**Input for this task**
────────
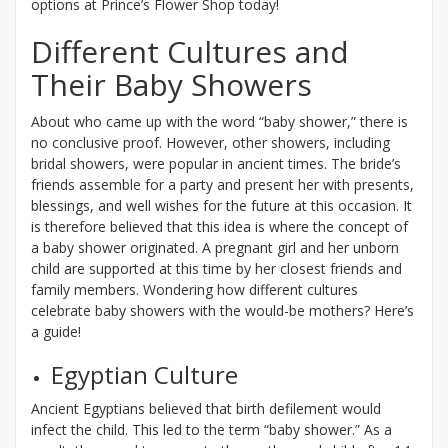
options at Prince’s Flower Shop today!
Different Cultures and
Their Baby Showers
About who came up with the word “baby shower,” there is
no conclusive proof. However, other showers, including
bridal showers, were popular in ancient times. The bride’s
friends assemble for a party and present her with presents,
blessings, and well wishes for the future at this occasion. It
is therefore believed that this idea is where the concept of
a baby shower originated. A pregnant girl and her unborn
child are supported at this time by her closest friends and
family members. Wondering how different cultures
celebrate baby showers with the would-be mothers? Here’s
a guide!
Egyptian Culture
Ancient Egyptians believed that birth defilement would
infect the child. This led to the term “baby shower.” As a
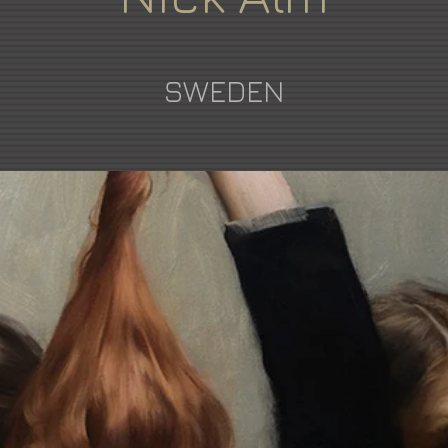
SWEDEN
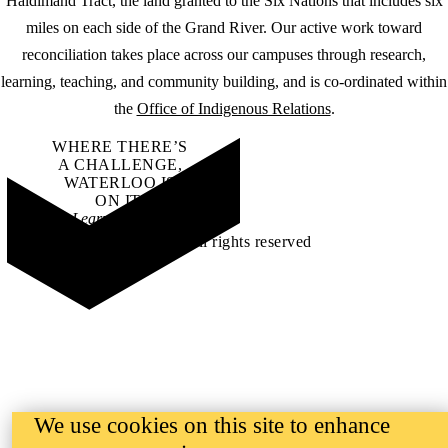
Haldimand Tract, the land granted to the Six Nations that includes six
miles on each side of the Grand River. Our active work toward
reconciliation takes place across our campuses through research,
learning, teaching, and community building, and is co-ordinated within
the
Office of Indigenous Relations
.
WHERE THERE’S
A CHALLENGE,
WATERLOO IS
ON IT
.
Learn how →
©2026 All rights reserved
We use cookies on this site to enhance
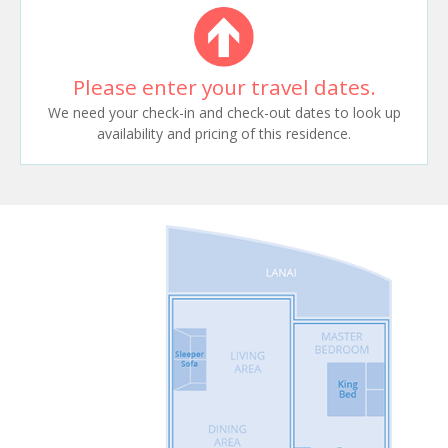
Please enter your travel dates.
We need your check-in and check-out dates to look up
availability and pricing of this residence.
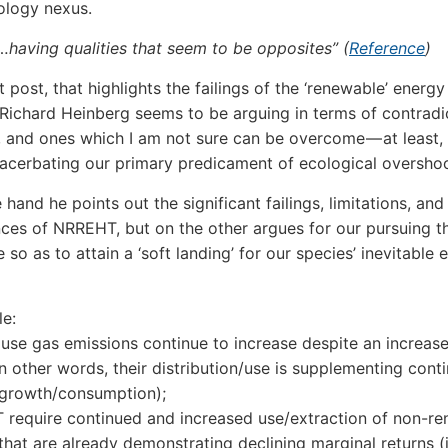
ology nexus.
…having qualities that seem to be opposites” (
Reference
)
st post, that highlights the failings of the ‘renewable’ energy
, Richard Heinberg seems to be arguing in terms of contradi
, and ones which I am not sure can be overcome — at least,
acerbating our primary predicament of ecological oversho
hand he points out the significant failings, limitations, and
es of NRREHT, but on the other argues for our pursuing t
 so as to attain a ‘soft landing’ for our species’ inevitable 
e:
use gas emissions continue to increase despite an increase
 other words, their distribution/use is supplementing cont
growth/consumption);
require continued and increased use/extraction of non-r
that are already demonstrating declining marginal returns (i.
────────
**What to do**
Using the material above, extract the line that contains "acerbating our primary" and every line after it, exactly as given; stop at the last line.

**Expected output**
acerbating our primary predicament of ecological oversho
hand he points out the significant failings, limitations, and
es of NRREHT, but on the other argues for our pursuing t
 so as to attain a ‘soft landing’ for our species’ inevitable 
e:
use gas emissions continue to increase despite an increase
 other words, their distribution/use is supplementing cont
growth/consumption);
require continued and increased use/extraction of non-r
that are already demonstrating declining marginal returns (i.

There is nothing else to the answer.